The award celebrates Dr. Funk as a key contributor to NASSM’s premier Journal of Sport Management and one of the most often-cited authors in the history of the sport management discipline.

Throughout his career, Funk has studied sport and recreation consumer experiences in order to help organizations understand customer acquisition, retention and expenditure. He investigates the cognitive, physical, and organizational factors that shape our preferences and behavior to develop an effective mixture of marketing and management strategies that have become renown in the world of sport research.

Funk’s contributions have ranged from studies of an individual’s psychological connection to sports, to the relationship between sports team allegiance and customer loyalty. For example, Funk, along with Dr. Jeremy Jordan, associate dean at STHM, contributed to a paper by PhD student Bradley Baker about why runners keep running marathons.

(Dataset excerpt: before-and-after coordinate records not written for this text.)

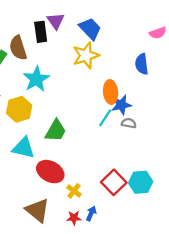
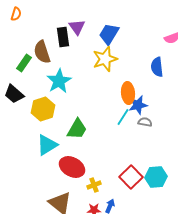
blue trapezoid: (90, 29) -> (109, 34), turned -105
cyan triangle: (23, 148) -> (47, 145), turned -45
yellow cross: (74, 191) -> (94, 185), turned 32

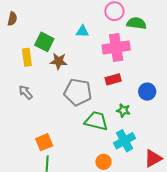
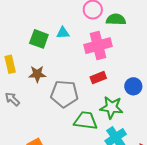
green square: (44, 42) -> (39, 39), moved
brown star: (59, 61) -> (37, 74), moved
green star: (123, 110) -> (111, 107), size x1.6

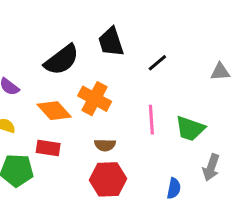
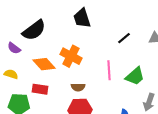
black semicircle: (62, 60) -> (34, 30), moved
black line: (157, 63) -> (124, 38), moved
green trapezoid: (190, 129) -> (135, 76), turned -60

2017.11_Dan_Funk_bodyThe study investigated the relationship between runners’ satisfaction with and repeat participation in long-distance running events. Many studies have reviewed consumer satisfaction, but not much research has been conducted on experiential products, such as marathons.

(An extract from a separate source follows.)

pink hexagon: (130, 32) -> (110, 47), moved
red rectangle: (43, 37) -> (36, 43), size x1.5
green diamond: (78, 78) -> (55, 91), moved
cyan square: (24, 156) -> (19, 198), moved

After growing dramatically since 1960, road running peaked in 2013 and has been slowly declining each year. Between 2014 and 2016, two million less people crossed a finish line, but there were 2,000 more races from which to choose.

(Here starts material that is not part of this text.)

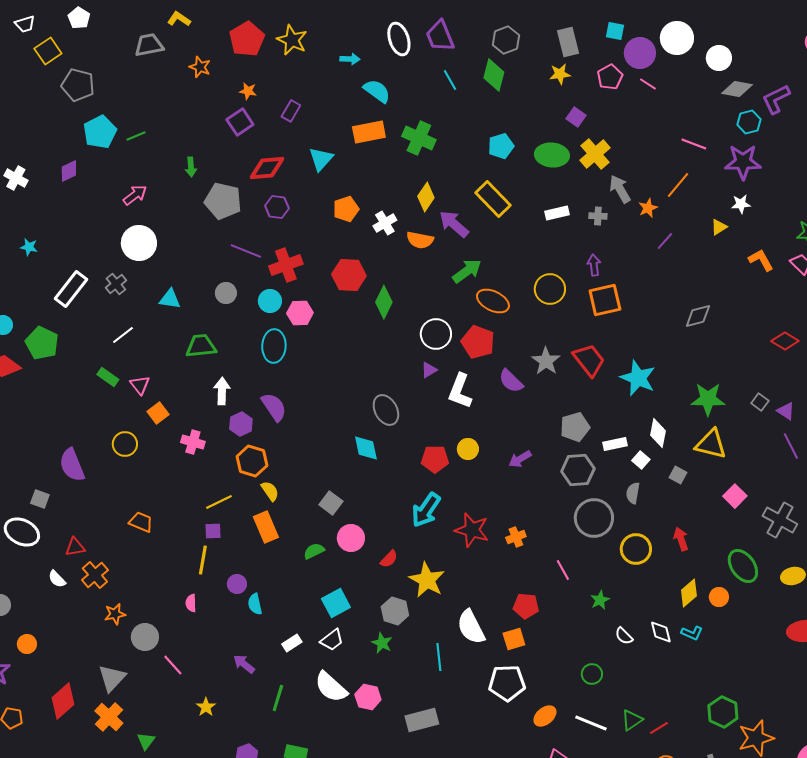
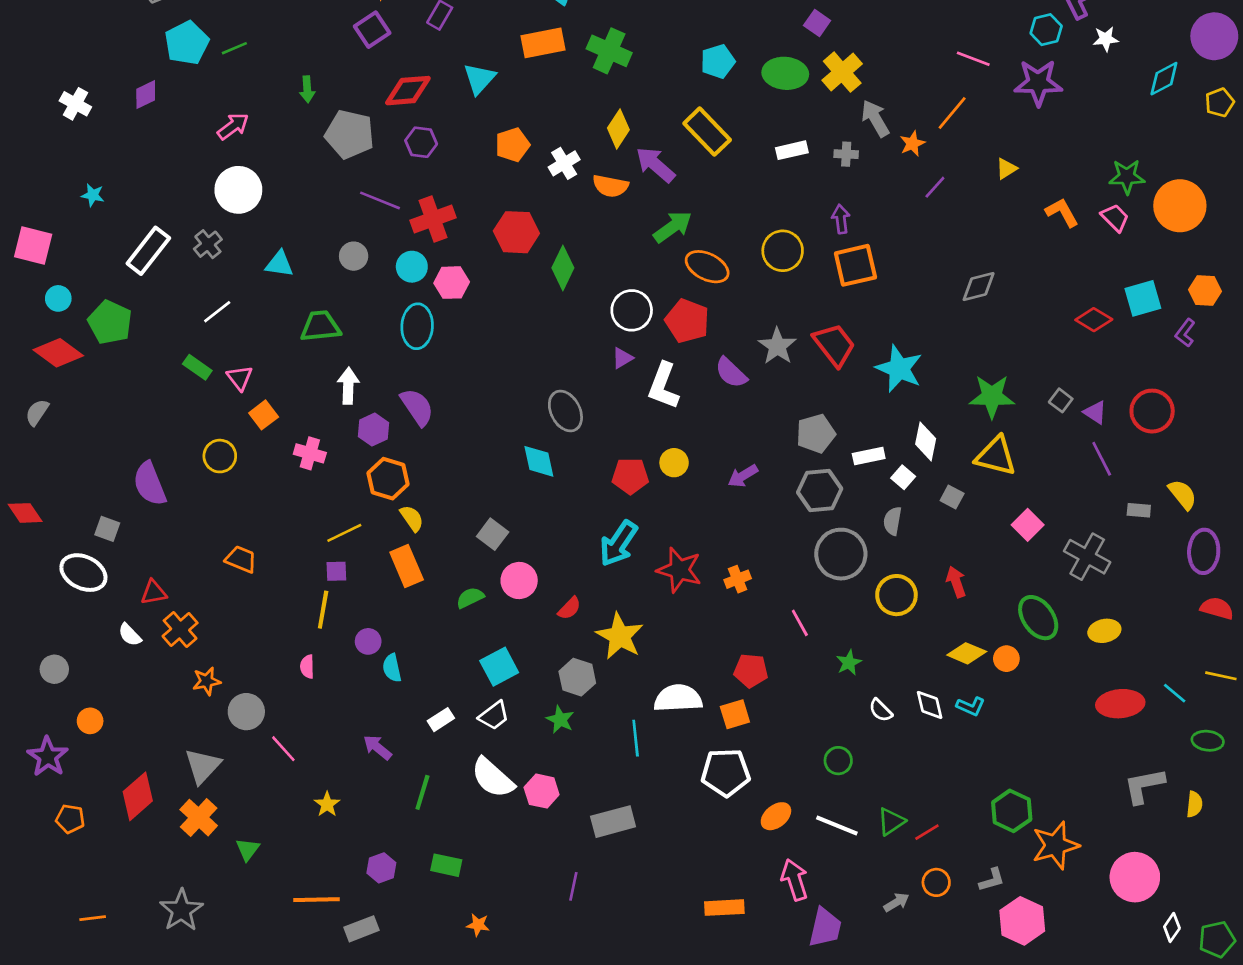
white star: (741, 204) -> (1106, 39), moved
yellow diamond: (689, 593) -> (967, 653), turned 64
white semicircle: (471, 627) -> (678, 698), turned 114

“Like any other business, running has a finite amount of customers,” Funk said. “If there is a decline in the demand for races and an oversupply in the amount of races offered, then there is an issue.”

While the researchers found a linear correlation between satisfaction and repeated participation in marathons—the more satisfied a customer is, the more likely they are to run the race again—satisfaction from an experience, like a marathon, is different than traditional customer satisfaction.

For instance, runners who have a “bucket list” may not come back to that race, regardless of how satisfied they are. Factors indicating a higher likelihood to return included previous running experience and geography—meaning that experienced runners and local runners were more likely to come back, despite that fact that first-time runners reported higher satisfaction levels with the race.

The article, “Run Again Another Day: The Role of Satisfaction on Repeat Marathon Participation,” was the winner in the NASSM’s national student research competition in 2016 and was recently published by the Journal of Sport Management.